Today's word is TAMEN, which is a Latin adverbial particle. In general, Latin particles get little or no attention in Latin textbooks, which is a shame because the range of particles commonly used in Latin is a really powerful means of expression. Students are usually taught to render these Latin particles with hyperliterary English words - tamen might emerge as "notwithstanding" or "nevertheless" - but these English words are simply not part of people's everyday spoken vocabulary. In Latin, however, these particles are common in both written and spoken language, being used to verbally punctuate where ideas stop and start and how they relate to each other.
The word tamen, for example, is generally used to indicate something that comes as a surprise. It lets your listeners know to brace themselves because something unexpected is coming up! In that sense, it is something like the word sed ("but"). There is an important difference, though/ The word sed is a conjunction and has an actual grammatical role in the sentence, coordinating two independent verbs. If you take sed out of a sentence, the sentence collapses and turns into two separate sentences. Tamen, on the other hand, is a particle. It is playing an expressive role in the sentence, not a grammatical one. In that sense, it is much like the extensive use we make of punctuation in written English. Punctuation is not part of the grammar of the sentence, but it helps us to understand the meaning of what is being expressed. So, if you take tamen out of the sentence, it does not change the grammar of the sentence; it just alters the meaning, removing one of the clues being given to the audience about the overall message of the sentence. It is something like removing the exclamation mark from the end of an English sentence. If you remove the exclamation mark, it does not change the grammar of the sentence - but it would alter the meaning in a subtle way.

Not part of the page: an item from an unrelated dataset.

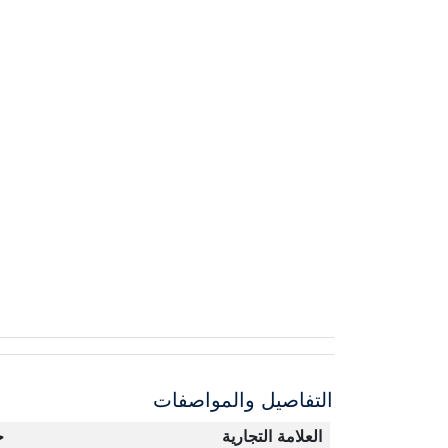
التفاصيل والمواصفات
العلامة التجارية
ج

So, if you don't believe me, just give that a try the next time you run into tamen. Take it out of the sentence and see what happens; you will see that the sentence is still, grammatically, in perfect shape. Then, instead of trying to translate it into English (which often has awkward results at best), use tamen as a clue to find out what is the SURPRISE in the sentence. If you can figure out what was the surprise, then you have figured out why the author included tamen in the Latin sentence, giving you a clue about what to find.

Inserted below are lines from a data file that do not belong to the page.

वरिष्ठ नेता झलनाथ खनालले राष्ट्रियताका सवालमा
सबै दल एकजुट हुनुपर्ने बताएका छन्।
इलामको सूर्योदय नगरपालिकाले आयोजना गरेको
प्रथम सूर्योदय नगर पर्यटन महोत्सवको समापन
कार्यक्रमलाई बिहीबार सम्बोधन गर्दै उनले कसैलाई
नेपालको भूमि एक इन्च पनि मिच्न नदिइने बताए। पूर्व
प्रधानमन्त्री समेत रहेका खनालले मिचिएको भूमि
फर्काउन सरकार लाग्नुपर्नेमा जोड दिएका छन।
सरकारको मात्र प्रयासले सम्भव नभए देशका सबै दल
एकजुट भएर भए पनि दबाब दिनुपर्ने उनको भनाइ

Here are some sayings with tamen for you to consider:
Omnia deficiunt; animus tamen omnia vincet.
Auctor abit operis, sed tamen extat opus.
Mutans locum, mores tamen mutat nihil.
Nimium dixit, nec tamen totum.
Idem duo cum faciunt, non tamen est idem.
Bona vincula nuptiarum, sed tamen vincula.
Nec iuga taurus amat; quae tamen odit, habet.
Si non caste, et tamen caute.
Si non ut volumus, tamen ut possumus.
Multi indigni luce sunt, et tamen dies oritur.
Quamvis sint modica, prosunt tamen omnia lucra.
Manus digiti conaequales non sunt, omnes tamen usui sunt.